Barátok közt (in English: Among Friends) was a Hungarian television soap opera aired on RTL Klub. Its premiere was on 26 October 1998 and its finale was on 17 July 2021.

Through its entire run, it had been screened as two episodes on every weekday. Since its premiere, Barátok közt was the most watched regular programme domestically in Hungary, with around 1.2 million viewers per night.

On 30 November 2020, in the wake of declining ratings, RTL Klub announced that the winter 2021 season would be the final season, bringing to an end the soap after 23 seasons and more than 10 000 episodes. The soap ended with a grand finale which aired in prime time, instead of its usual early evening slot, and ran for 40 minutes.

Synopsis 
The series takes place on the fictional Mátyás király tér (King Matthias Square) in Budapest.
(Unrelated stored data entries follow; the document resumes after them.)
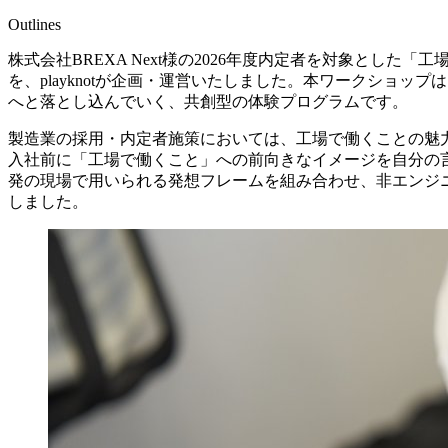
Outlines
株式会社BREXA Next様の2026年度内定者を対象とした
を、playknotが企画・運営いたしました。本ワークショ
へと落とし込んでいく、共創型の体験プログラムです。
製造業の採用・内定者施策においては、工場で働くことの魅力
入社前に「工場で働くこと」への前向きなイメージを自分の言葉
発の現場で用いられる発想フレームを組み合わせ、非エンジ
しました。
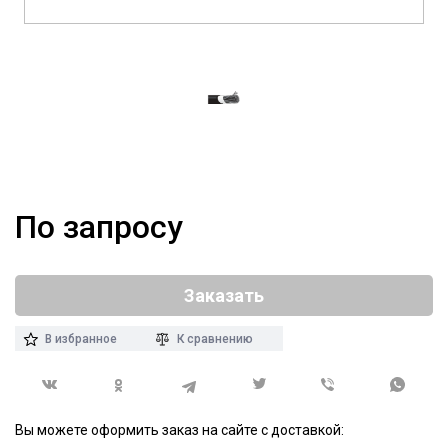
По запросу
Заказать
В избранное
К сравнению
Вы можете оформить заказ на сайте с доставкой:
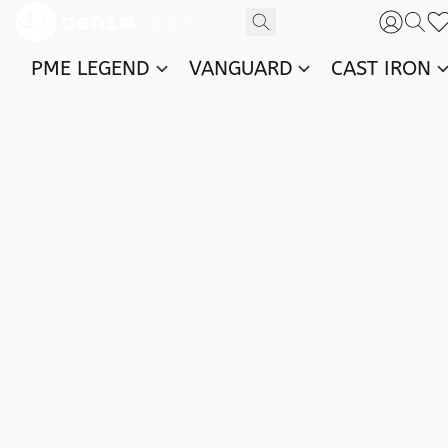
PME LEGEND
VANGUARD
CAST IRON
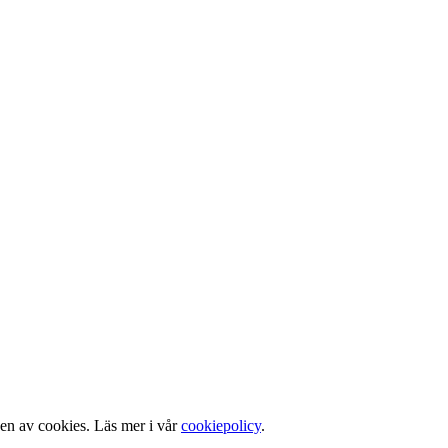
gen av cookies. Läs mer i vår
cookiepolicy
.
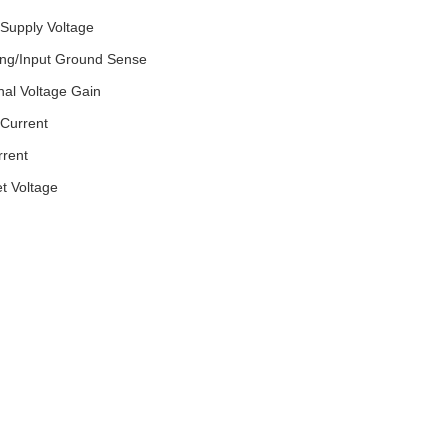
Supply Voltage
ing/Input Ground Sense
nal Voltage Gain
 Current
rrent
et Voltage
Barátok közt is about the life of the people living here, about the Berényi family and their family business. In the first episode the oldest one of the Berényi brothers, Zoltán Berényi dies and leaves his company to his wife, Claudia Berényi (Edit Ábrahám), his two brothers, Miklós (Zoltán Szőke) and András Berényi (died in 2013, portrayed by Péter R Kárpáti), Miklós’ wife, Nóra Balogh (divorced in 2005, portrayed by Izabella Varga), and his friend, László Novák (Csaba Tihanyi-Tóth).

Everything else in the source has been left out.